**Record excerpts:**
= Beginning of Section =

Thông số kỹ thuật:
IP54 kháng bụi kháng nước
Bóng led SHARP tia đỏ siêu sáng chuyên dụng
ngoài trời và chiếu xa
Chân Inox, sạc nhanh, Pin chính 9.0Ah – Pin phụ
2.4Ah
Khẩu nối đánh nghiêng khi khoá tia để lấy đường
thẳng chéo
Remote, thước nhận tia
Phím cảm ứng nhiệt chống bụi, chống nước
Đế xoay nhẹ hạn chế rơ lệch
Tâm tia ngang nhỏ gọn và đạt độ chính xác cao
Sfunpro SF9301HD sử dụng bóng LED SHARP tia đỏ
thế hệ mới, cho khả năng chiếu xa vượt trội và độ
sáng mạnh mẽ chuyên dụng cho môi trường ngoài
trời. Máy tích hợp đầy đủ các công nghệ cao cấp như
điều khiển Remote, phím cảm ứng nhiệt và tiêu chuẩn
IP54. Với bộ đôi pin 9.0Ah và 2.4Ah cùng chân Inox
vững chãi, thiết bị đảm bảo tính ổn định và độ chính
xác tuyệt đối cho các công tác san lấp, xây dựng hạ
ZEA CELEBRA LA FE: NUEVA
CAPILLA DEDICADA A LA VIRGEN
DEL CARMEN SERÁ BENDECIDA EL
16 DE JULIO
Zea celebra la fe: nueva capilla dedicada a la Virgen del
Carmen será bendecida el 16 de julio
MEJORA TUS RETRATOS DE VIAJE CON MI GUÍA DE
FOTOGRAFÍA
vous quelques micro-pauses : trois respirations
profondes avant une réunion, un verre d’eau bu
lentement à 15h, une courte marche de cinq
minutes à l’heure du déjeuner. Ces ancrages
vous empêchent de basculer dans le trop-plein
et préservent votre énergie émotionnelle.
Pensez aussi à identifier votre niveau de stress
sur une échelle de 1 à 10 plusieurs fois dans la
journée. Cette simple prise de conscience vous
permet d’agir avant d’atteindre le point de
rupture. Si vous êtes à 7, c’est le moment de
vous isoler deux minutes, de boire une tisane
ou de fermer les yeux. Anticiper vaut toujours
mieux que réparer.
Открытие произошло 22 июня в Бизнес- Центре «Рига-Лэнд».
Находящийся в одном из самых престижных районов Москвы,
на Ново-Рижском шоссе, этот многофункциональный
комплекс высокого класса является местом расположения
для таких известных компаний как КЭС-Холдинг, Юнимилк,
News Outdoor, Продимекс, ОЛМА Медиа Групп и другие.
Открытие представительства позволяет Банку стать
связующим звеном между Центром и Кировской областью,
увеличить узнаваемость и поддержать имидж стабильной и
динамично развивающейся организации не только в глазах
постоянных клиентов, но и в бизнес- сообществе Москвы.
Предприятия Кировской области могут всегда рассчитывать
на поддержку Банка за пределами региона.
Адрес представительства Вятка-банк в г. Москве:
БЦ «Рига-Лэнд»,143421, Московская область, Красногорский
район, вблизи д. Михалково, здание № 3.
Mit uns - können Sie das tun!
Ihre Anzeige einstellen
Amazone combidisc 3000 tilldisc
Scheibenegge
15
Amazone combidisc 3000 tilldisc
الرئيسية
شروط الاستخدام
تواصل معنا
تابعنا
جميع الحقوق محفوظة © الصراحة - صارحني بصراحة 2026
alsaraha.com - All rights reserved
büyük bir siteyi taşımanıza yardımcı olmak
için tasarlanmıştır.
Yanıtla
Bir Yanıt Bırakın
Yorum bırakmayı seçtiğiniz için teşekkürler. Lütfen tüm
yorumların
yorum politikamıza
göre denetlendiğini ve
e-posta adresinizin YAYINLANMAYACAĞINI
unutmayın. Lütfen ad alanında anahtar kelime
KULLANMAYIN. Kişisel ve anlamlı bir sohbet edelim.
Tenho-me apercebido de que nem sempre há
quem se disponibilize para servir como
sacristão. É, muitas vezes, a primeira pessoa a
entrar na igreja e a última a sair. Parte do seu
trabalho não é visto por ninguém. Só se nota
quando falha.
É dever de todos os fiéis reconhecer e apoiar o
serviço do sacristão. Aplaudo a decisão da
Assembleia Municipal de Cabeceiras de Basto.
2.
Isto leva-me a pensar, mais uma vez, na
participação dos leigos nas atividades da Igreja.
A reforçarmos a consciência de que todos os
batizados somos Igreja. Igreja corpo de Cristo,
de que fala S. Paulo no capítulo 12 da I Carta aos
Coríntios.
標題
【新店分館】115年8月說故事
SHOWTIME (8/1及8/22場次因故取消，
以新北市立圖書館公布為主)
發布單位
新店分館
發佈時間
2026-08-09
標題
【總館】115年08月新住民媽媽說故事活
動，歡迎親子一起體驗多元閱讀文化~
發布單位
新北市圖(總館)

= End of Section =

Everything above from the line with "sur une échelle" to the line with "для таких известных", both included, must be repeated exactly, and nothing outside that range.

sur une échelle de 1 à 10 plusieurs fois dans la
journée. Cette simple prise de conscience vous
permet d’agir avant d’atteindre le point de
rupture. Si vous êtes à 7, c’est le moment de
vous isoler deux minutes, de boire une tisane
ou de fermer les yeux. Anticiper vaut toujours
mieux que réparer.
Открытие произошло 22 июня в Бизнес- Центре «Рига-Лэнд».
Находящийся в одном из самых престижных районов Москвы,
на Ново-Рижском шоссе, этот многофункциональный
комплекс высокого класса является местом расположения
для таких известных компаний как КЭС-Холдинг, Юнимилк,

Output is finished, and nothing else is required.